Transaction volumes are rising on the automated clearing house, but a recently released survey shows a nasty side effect of this growth is a rise in the volume of disputed transactions. Some 63% of processors and financial institutions reported they handled more disputed, or unauthorized, payments last year than in 2008, according to eGistics Inc., a Dallas-based company that sponsored the survey.
Twenty-five percent of those that reported an increase said their disputed-transaction count was up between 5% and 10%, while 6.7% reported a rise between 11% and 20%. For the survey, which went out to about 1,600 organizations, eGistics defined a disputed transaction as a debit that was unauthorized, carried an amount that exceeded the authorized debit, or happened even though the account holder had revoked authorization. Randy Davis, vice president of sales and marketing operations for eGistics, says the survey garnered a response rate between 3% and 6%. EGistics specializes in software that automates the storage and management of business data, including dispute-resolution tools.
The rising load of busted transactions is attributable to higher overall ACH traffic and increasing consumer awareness of how ACH transactions work and how to dispute them, according to the survey. It is also imposing higher costs on financial institutions, respondents said, with 38.5% reporting increased operations costs stemming from managing the disputes.
For the thousands of financial institutions that handle ACH items, however, the picture is different. NACHA, the Herndon, Va.-based organization that regulates the ACH, reports that unauthorized debits networkwide peaked in 2008 at 3.68 million transactions following rules changes it put into effect to better control risk. These included a so-called company-name rule that took effect in June 2008 and required merchants using ACH debits to identify themselves on consumer bank statements with names their customers would recognize (Digital Transactions News, Feb. 12, 2008). Around the same time, NACHA also hiked penalties for unauthorized transactions. NACHA says its definition of unauthorized transactions aligns with the definition used by eGistics.
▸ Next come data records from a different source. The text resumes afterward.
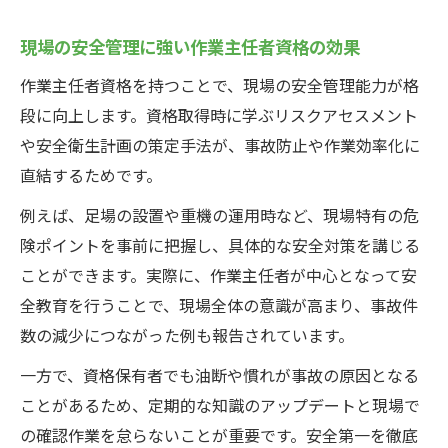
現場の安全管理に強い作業主任者資格の効果
作業主任者資格を持つことで、現場の安全管理能力が格
段に向上します。資格取得時に学ぶリスクアセスメント
や安全衛生計画の策定手法が、事故防止や作業効率化に
直結するためです。
例えば、足場の設置や重機の運用時など、現場特有の危
険ポイントを事前に把握し、具体的な安全対策を講じる
ことができます。実際に、作業主任者が中心となって安
全教育を行うことで、現場全体の意識が高まり、事故件
数の減少につながった例も報告されています。
一方で、資格保有者でも油断や慣れが事故の原因となる
ことがあるため、定期的な知識のアップデートと現場で
の確認作業を怠らないことが重要です。安全第一を徹底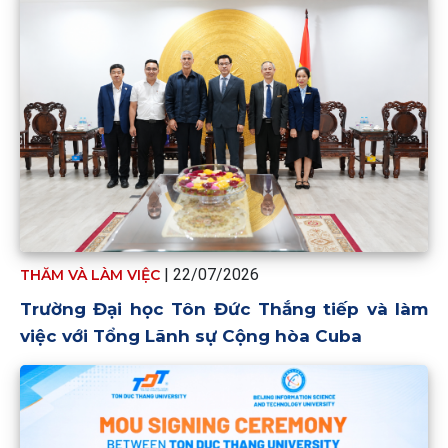
| 22/07/2026
THĂM VÀ LÀM VIỆC
Trường Đại học Tôn Đức Thắng tiếp và làm
việc với Tổng Lãnh sự Cộng hòa Cuba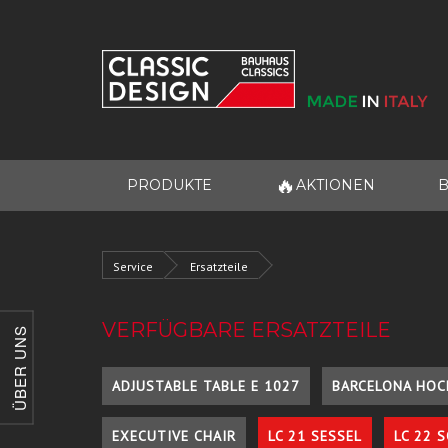
🔥
PRODUKTE
AKTIONEN
B
Service
Ersatzteile
VERFÜGBARE ERSATZTEILE
ÜBER UNS
ADJUSTABLE TABLE E 1027
BARCELONA HOC
EXECUTIVE CHAIR
LC 21 SESSEL
LC 22 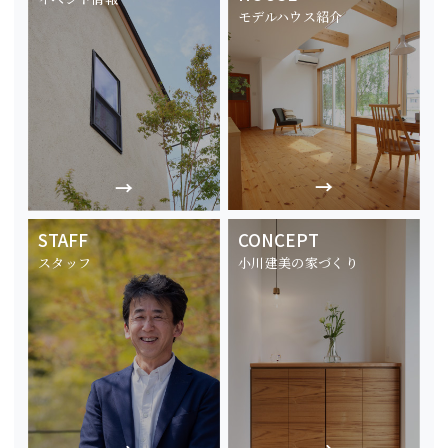
モデルハウス紹介
STAFF
CONCEPT
スタッフ
小川建美の家づくり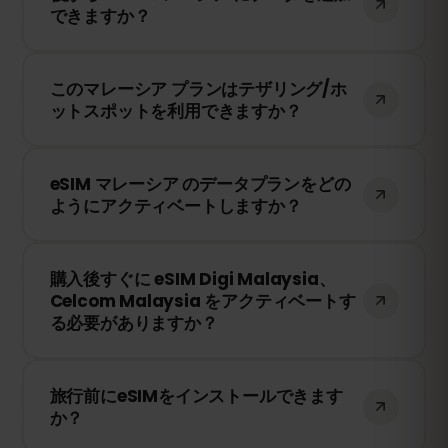
できますか？
ードから簡単にデータを追加購入して、引
き続き接続を維持できます。
はい！eSIMを再インストールすることな
このマレーシア プランはテザリング/ホ
く、いつでもデータを追加できます。アカ
ットスポットを利用できますか？
ウントにログインして、必要なデータ量を
選択してください。
はい！テザリングやホットスポットを利用
eSIM マレーシア のデータプランをどの
して、他のデバイスとインターネット接続
ようにアクティベートしますか？
を共有できます。ただし、速度や接続状況
は現地のネットワークプロバイダーに依存
購入後、QRコードを受け取ります。スマー
します。
購入後すぐに eSIM Digi Malaysia、
トフォンのeSIM設定でQRコードをスキャ
Celcom Malaysia をアクティベートす
ンするだけで、すぐに利用できます！物理
る必要がありますか？
SIMカードの交換は不要です。
いいえ！eSIMはいつでもインストールでき
旅行前にeSIMをインストールできます
ます。ただし、Digi Malaysia、Celcom
か？
Malaysia のネットワークに接続したときに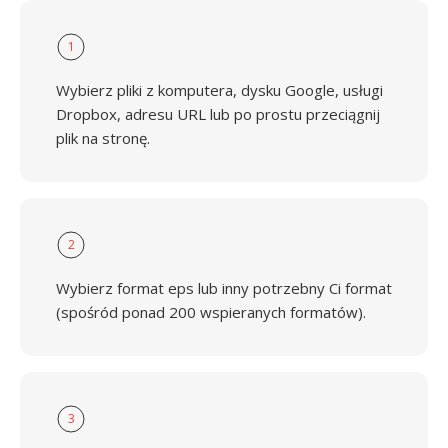
1
Wybierz pliki z komputera, dysku Google, usługi
Dropbox, adresu URL lub po prostu przeciągnij
plik na stronę.
2
Wybierz format eps lub inny potrzebny Ci format
(spośród ponad 200 wspieranych formatów).
3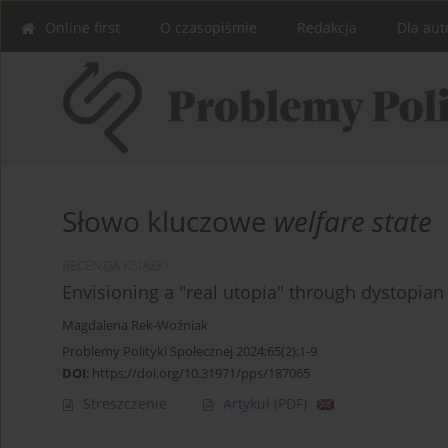
Online first
O czasopiśmie
Redakcja
Dla aut
Słowo kluczowe
welfare state
RECENZJA KSIĄŻKI
Envisioning a "real utopia" through dystopian
Magdalena Rek-Woźniak
Problemy Polityki Społecznej 2024;65(2):1-9
DOI
:
https://doi.org/10.31971/pps/187065
Streszczenie
Artykuł
(PDF)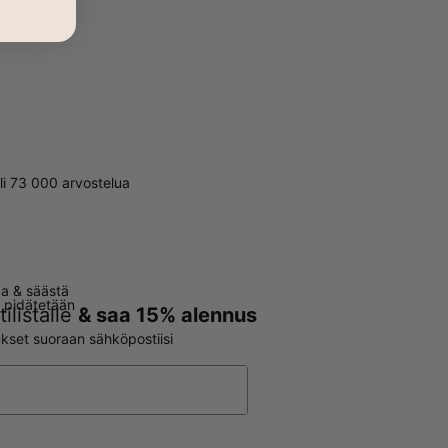
li 73 000 arvostelua
aa & säästä
t pidätetään
ilistalle
& saa 15% alennus
oukset suoraan sähköpostiisi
Partly as a result, the volume of disputed items across the ACH network fell 10% in 2009 from 2008, while in the first half of 2010, the volume was down 14% from the same period in 2009, according to NACHA.
Much of the cost of dealing with disputed transactions stems from the fact that the ACH, unlike the credit card networks, lacks a streamlined system for chargebacks, says Rossana Salaris, a principle at Oakdale, N.Y.-based Radix Consulting who helped interpret the results of the eGistics survey. Salaris until recently was an executive at The Clearing House Payments Co. LLC who ran the company’s Electronic Payments Network, one of two switches for the ACH.
For transactions under certain thresholds, she says, many account-holding banks will simply refund the money to consumers rather than try to investigate the dispute. “In most of the cases, it comes out of the pocket of the receiving institution,” she says. “If the amount isn’t significant enough, it will cost them more to investigate it. The aggregate of those writeoffs for some banks is significant.”